--- Provided data ---

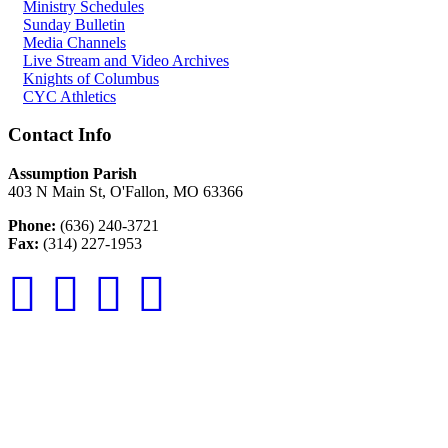
Ministry Schedules
Sunday Bulletin
Media Channels
Live Stream and Video Archives
Knights of Columbus
CYC Athletics
Contact Info
Assumption Parish
403 N Main St, O'Fallon, MO 63366
Phone:
(636) 240-3721
Fax:
(314) 227-1953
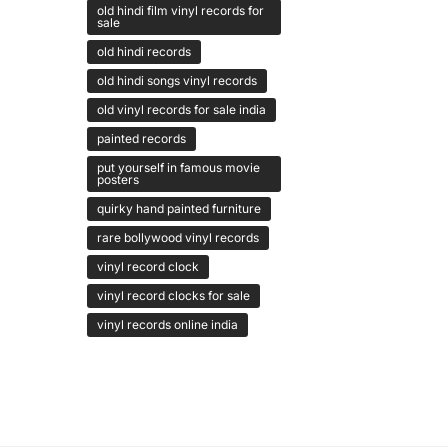
old hindi film vinyl records for
sale
old hindi records
old hindi songs vinyl records
old vinyl records for sale india
painted records
put yourself in famous movie
posters
quirky hand painted furniture
rare bollywood vinyl records
vinyl record clock
vinyl record clocks for sale
vinyl records online india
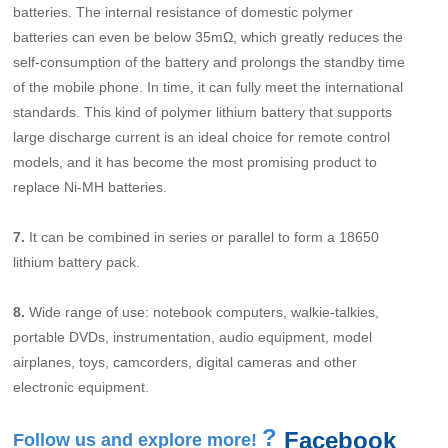
batteries. The internal resistance of domestic polymer
batteries can even be below 35mΩ, which greatly reduces the
self-consumption of the battery and prolongs the standby time
of the mobile phone. In time, it can fully meet the international
standards. This kind of polymer lithium battery that supports
large discharge current is an ideal choice for remote control
models, and it has become the most promising product to
replace Ni-MH batteries.
7.
It can be combined in series or parallel to form a 18650
lithium battery pack.
8.
Wide range of use: notebook computers, walkie-talkies,
portable DVDs, instrumentation, audio equipment, model
airplanes, toys, camcorders, digital cameras and other
electronic equipment.
?
Facebook
Follow us and explore more!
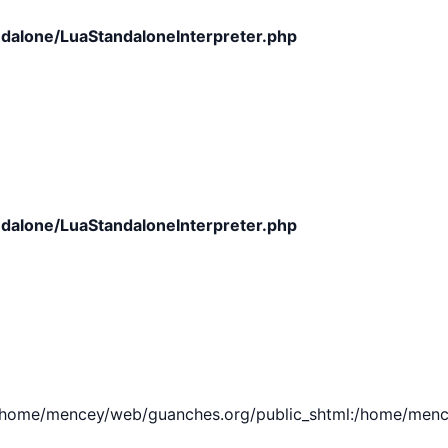
dalone/LuaStandaloneInterpreter.php
dalone/LuaStandaloneInterpreter.php
e/mencey/web/guanches.org/public_shtml:/home/mencey/tmp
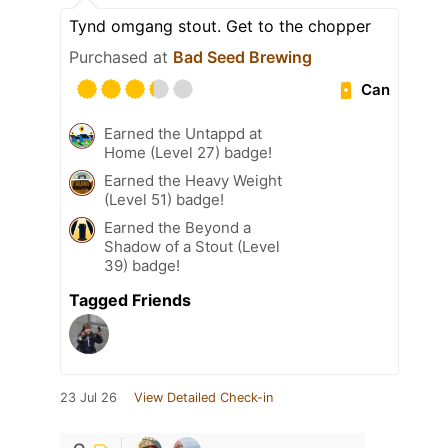
Tynd omgang stout. Get to the chopper
Purchased at
Bad Seed Brewing
Can
Earned the Untappd at
Home (Level 27) badge!
Earned the Heavy Weight
(Level 51) badge!
Earned the Beyond a
Shadow of a Stout (Level
39) badge!
Tagged Friends
23 Jul 26
View Detailed Check-in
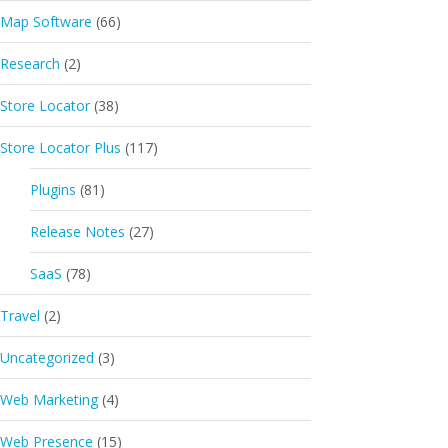
Map Software
(66)
Research
(2)
Store Locator
(38)
Store Locator Plus
(117)
Plugins
(81)
Release Notes
(27)
SaaS
(78)
Travel
(2)
Uncategorized
(3)
Web Marketing
(4)
Web Presence
(15)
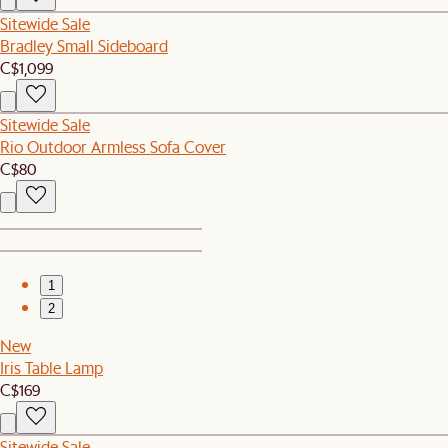
Sitewide Sale
Bradley Small Sideboard
C$1,099
Sitewide Sale
Rio Outdoor Armless Sofa Cover
C$80
1
2
New
Iris Table Lamp
C$169
Sitewide Sale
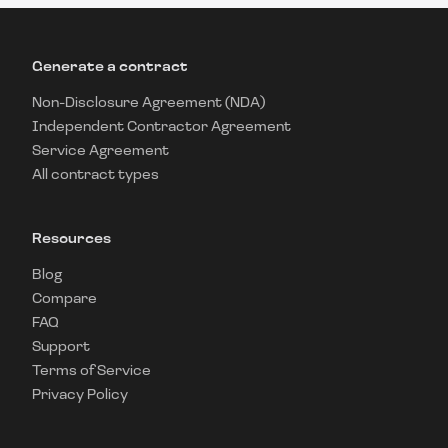
Generate a contract
Non-Disclosure Agreement (NDA)
Independent Contractor Agreement
Service Agreement
All contract types
Resources
Blog
Compare
FAQ
Support
Terms of Service
Privacy Policy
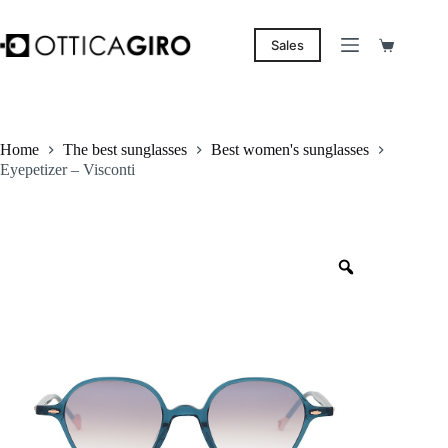
Skip
to
content
Sales
Shopping
cart
Home
The best sunglasses
Best women's sunglasses
Eyepetizer – Visconti
Zoom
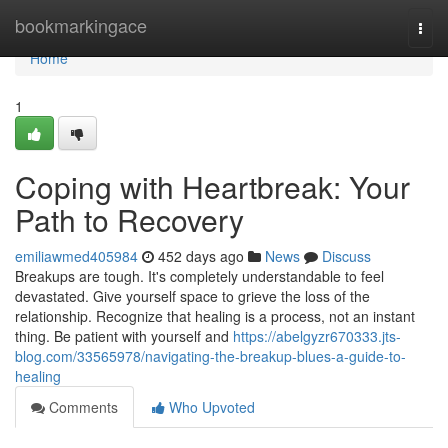
Home
bookmarkingace
Togg
navi
Home
1
Coping with Heartbreak: Your
Path to Recovery
emiliawmed405984
452 days ago
News
Discuss
Breakups are tough. It's completely understandable to feel
devastated. Give yourself space to grieve the loss of the
relationship. Recognize that healing is a process, not an instant
thing. Be patient with yourself and
https://abelgyzr670333.jts-
blog.com/33565978/navigating-the-breakup-blues-a-guide-to-
healing
Comments
Who Upvoted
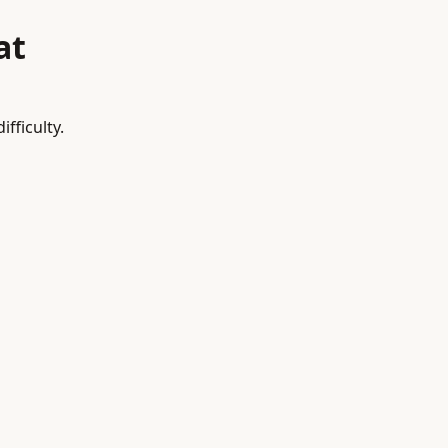
at
fficulty.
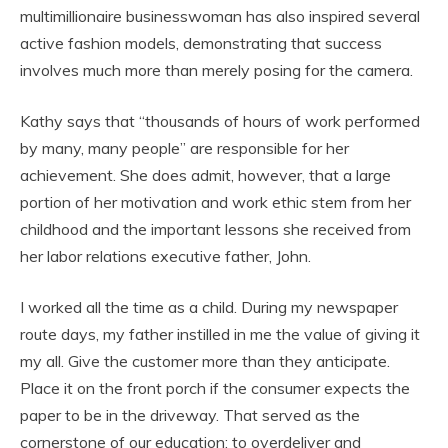
multimillionaire businesswoman has also inspired several
active fashion models, demonstrating that success
involves much more than merely posing for the camera.
Kathy says that “thousands of hours of work performed
by many, many people” are responsible for her
achievement. She does admit, however, that a large
portion of her motivation and work ethic stem from her
childhood and the important lessons she received from
her labor relations executive father, John.
I worked all the time as a child. During my newspaper
route days, my father instilled in me the value of giving it
my all. Give the customer more than they anticipate.
Place it on the front porch if the consumer expects the
paper to be in the driveway. That served as the
cornerstone of our education: to overdeliver and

---

■ **Requirement**:
Transcribe the records above exactly as they appear, leaving out any pictures.

■ **Exercise response**:
Ministry Schedules
Sunday Bulletin
Media Channels
Live Stream and Video Archives
Knights of Columbus
CYC Athletics
Contact Info
Assumption Parish
403 N Main St, O'Fallon, MO 63366
Phone:
(636) 240-3721
Fax:
(314) 227-1953
old hindi film vinyl records for
sale
old hindi records
old hindi songs vinyl records
old vinyl records for sale india
painted records
put yourself in famous movie
posters
quirky hand painted furniture
rare bollywood vinyl records
vinyl record clock
vinyl record clocks for sale
vinyl records online india
batteries. The internal resistance of domestic polymer
batteries can even be below 35mΩ, which greatly reduces the
self-consumption of the battery and prolongs the standby time
of the mobile phone. In time, it can fully meet the international
standards. This kind of polymer lithium battery that supports
large discharge current is an ideal choice for remote control
models, and it has become the most promising product to
replace Ni-MH batteries.
7.
It can be combined in series or parallel to form a 18650
lithium battery pack.
8.
Wide range of use: notebook computers, walkie-talkies,
portable DVDs, instrumentation, audio equipment, model
airplanes, toys, camcorders, digital cameras and other
electronic equipment.
?
Facebook
Follow us and explore more!
dalone/LuaStandaloneInterpreter.php
dalone/LuaStandaloneInterpreter.php
e/mencey/web/guanches.org/public_shtml:/home/mencey/tmp
Tynd omgang stout. Get to the chopper
Purchased at
Bad Seed Brewing
Can
Earned the Untappd at
Home (Level 27) badge!
Earned the Heavy Weight
(Level 51) badge!
Earned the Beyond a
Shadow of a Stout (Level
39) badge!
Tagged Friends
23 Jul 26
View Detailed Check-in
Map Software
(66)
Research
(2)
Store Locator
(38)
Store Locator Plus
(117)
Plugins
(81)
Release Notes
(27)
SaaS
(78)
Travel
(2)
Uncategorized
(3)
Web Marketing
(4)
Web Presence
(15)
Sitewide Sale
Bradley Small Sideboard
C$1,099
Sitewide Sale
Rio Outdoor Armless Sofa Cover
C$80
1
2
New
Iris Table Lamp
C$169
Sitewide Sale
Generate a contract
Non-Disclosure Agreement (NDA)
Independent Contractor Agreement
Service Agreement
All contract types
Resources
Blog
Compare
FAQ
Support
Terms of Service
Privacy Policy
Skip
to
content
Sales
Shopping
cart
Home
The best sunglasses
Best women's sunglasses
Eyepetizer – Visconti
Zoom
Home
bookmarkingace
Togg
navi
Home
1
Coping with Heartbreak: Your
Path to Recovery
emiliawmed405984
452 days ago
News
Discuss
Breakups are tough. It's completely understandable to feel
devastated. Give yourself space to grieve the loss of the
relationship. Recognize that healing is a process, not an instant
thing. Be patient with yourself and
https://abelgyzr670333.jts-
blog.com/33565978/navigating-the-breakup-blues-a-guide-to-
healing
Comments
Who Upvoted
at
fficulty.
multimillionaire businesswoman has also inspired several
active fashion models, demonstrating that success
involves much more than merely posing for the camera.
Kathy says that “thousands of hours of work performed
by many, many people” are responsible for her
achievement. She does admit, however, that a large
portion of her motivation and work ethic stem from her
childhood and the important lessons she received from
her labor relations executive father, John.
I worked all the time as a child. During my newspaper
route days, my father instilled in me the value of giving it
my all. Give the customer more than they anticipate.
Place it on the front porch if the consumer expects the
paper to be in the driveway. That served as the
cornerstone of our education: to overdeliver and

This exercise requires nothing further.